The updated vaccine “should be just around the corner hopefully for us as well,” Bulbin said. “At some point next month hopefully it’s ready for prime time and we can start advertising and administering that booster.”

It's still difficult to pinpoint exactly when that will be, said Dr. Fred Davis, associate chair of the emergency department at Long Island Jewish Medical Center and a leading spokesperson on COVID-19 for Northwell Health.

“It’s always one of those things that is hard to guess,” he said. “We tend to have a cautious FDA” that must look over a lot of data.  

“That could be months, would be my guess," Davis said, "would be the earliest that we would expect to see something like” approval of the updated vaccine.

Davis added that the U.K. approval is “great. I think this is the next step that we’ve all kind of expected.”

Moderna and Pfizer have not said when exactly they expect it to be ready for the United States.

Pfizer said in a statement that it is “targeting this fall for the rollout in the U.S.” of an updated vaccine that would also protect against the BA.4 and BA.5 variants.

Stephane Bancel, Moderna's chief executive, predicted the booster would play an "important role" in protecting people against COVID-19 in the winter.

The vaccines would not necessarily stop people from contracting the coronavirus, but would largely prevent them from getting seriously ill, hospitalized or dying from it, according to Bulbin and Davis.

They said COVID-19 is likely to stay with us permanently, and that getting a vaccine shot against the virus every year — like a flu shot — will probably be a part of our lives.

“Maybe this will become a pattern for the future,” Bulbin said.

COVID-19 is “never going away,” he added. “At some point they are going to say it is fully endemic, meaning it’s here to stay and perhaps it doesn’t alter everybody’s daily life.”

Some people may still show up sick at the emergency room with COVID-19 “but it’s not overwhelming the health care system, it’s not ruling everybody’s life on a hypervigilant daily basis. But it’s something that is here.”

The omicron variant is highly contagious, but generally produces less severe symptoms in people than other variants, experts say.

But it can still kill or hospitalize people. Eleven people died in New York State on Sunday of causes linked to the virus, according to state data.

The seven-day average for positivity in testing on Long Island dipped to 8.65%, continuing a downward trend over the last several weeks.  Nassau County registered 319 new daily confirmed cases, while Suffolk had 335.

British regulators said the side effects of the updated vaccine were similar to those for Moderna's original booster shot, and typically "mild and self-resolving."

Britain's health officials have not yet decided if the tweaked vaccine will be used in its fall strategy.
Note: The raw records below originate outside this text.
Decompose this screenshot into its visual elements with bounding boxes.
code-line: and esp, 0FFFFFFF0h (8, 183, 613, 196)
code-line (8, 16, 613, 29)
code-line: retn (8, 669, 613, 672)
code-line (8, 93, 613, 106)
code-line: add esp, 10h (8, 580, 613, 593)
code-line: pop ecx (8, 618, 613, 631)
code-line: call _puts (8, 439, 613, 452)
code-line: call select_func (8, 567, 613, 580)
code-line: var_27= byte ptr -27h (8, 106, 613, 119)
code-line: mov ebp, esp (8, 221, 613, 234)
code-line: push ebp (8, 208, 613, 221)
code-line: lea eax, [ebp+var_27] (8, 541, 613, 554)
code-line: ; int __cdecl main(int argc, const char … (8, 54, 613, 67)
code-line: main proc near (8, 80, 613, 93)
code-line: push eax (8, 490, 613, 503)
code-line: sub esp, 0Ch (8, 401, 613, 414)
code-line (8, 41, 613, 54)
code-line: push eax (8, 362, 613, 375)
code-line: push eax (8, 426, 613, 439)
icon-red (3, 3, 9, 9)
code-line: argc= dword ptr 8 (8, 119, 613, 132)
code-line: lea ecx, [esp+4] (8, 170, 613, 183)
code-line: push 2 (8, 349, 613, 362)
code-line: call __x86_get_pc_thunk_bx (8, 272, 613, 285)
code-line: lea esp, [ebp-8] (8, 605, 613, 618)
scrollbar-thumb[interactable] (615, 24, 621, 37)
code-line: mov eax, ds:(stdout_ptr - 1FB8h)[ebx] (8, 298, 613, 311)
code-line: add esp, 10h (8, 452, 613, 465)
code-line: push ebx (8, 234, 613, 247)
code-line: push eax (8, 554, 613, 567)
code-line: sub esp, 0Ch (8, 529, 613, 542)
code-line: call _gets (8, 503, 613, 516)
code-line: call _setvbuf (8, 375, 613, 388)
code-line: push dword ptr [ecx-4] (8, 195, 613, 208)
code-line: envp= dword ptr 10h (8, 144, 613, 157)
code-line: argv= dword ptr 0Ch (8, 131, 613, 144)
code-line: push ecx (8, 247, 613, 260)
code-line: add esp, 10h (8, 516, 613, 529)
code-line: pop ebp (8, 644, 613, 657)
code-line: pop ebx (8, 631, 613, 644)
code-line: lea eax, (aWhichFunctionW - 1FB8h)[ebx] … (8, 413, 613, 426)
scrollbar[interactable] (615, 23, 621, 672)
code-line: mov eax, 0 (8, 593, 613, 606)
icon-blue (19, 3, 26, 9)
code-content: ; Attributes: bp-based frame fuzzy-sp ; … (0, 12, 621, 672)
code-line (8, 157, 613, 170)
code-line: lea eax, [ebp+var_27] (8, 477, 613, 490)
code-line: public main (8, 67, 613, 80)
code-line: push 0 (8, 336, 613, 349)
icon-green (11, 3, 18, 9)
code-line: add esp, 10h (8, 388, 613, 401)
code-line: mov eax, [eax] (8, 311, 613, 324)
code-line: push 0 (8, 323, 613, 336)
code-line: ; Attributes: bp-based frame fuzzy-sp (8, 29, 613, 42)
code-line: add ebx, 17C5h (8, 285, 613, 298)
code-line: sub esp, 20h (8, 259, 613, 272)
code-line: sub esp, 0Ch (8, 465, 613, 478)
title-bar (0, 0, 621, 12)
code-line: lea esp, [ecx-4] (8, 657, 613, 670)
In July, the government said everyone 50 and over would be eligible for a COVID-19 booster in the fall.

The FDA in June told vaccine makers that any booster shots tweaked for the fall would have to include protection against the BA.4 and BA.5 variants, not the BA.1 subvariant included in Moderna's latest shot.

The agency last month said it was no longer considering authorizing a second COVID-19 booster for all adults but would instead focus on revamped vaccines for the autumn that target the newest viral subvariants.

The subvariant BA.5 is now responsible for about 70% of global cases, according to the World Health Organization.

Scientists warn that the continued genetic evolution of COVID-19 means drugmakers will likely be one step behind the virus in their efforts to tailor vaccines.

"The virus is unlikely to stand still and omicron-targeted immunity, might push the virus down other evolutionary paths," warned Jonathan Ball, a professor of virology at Britain's University of Nottingham. Still, he said the new Moderna vaccine would likely offer protection.

"Unless there is a major shift in the virus, immunity will continue to protect the vast majority from serious disease caused by emerging variants," he said in a statement.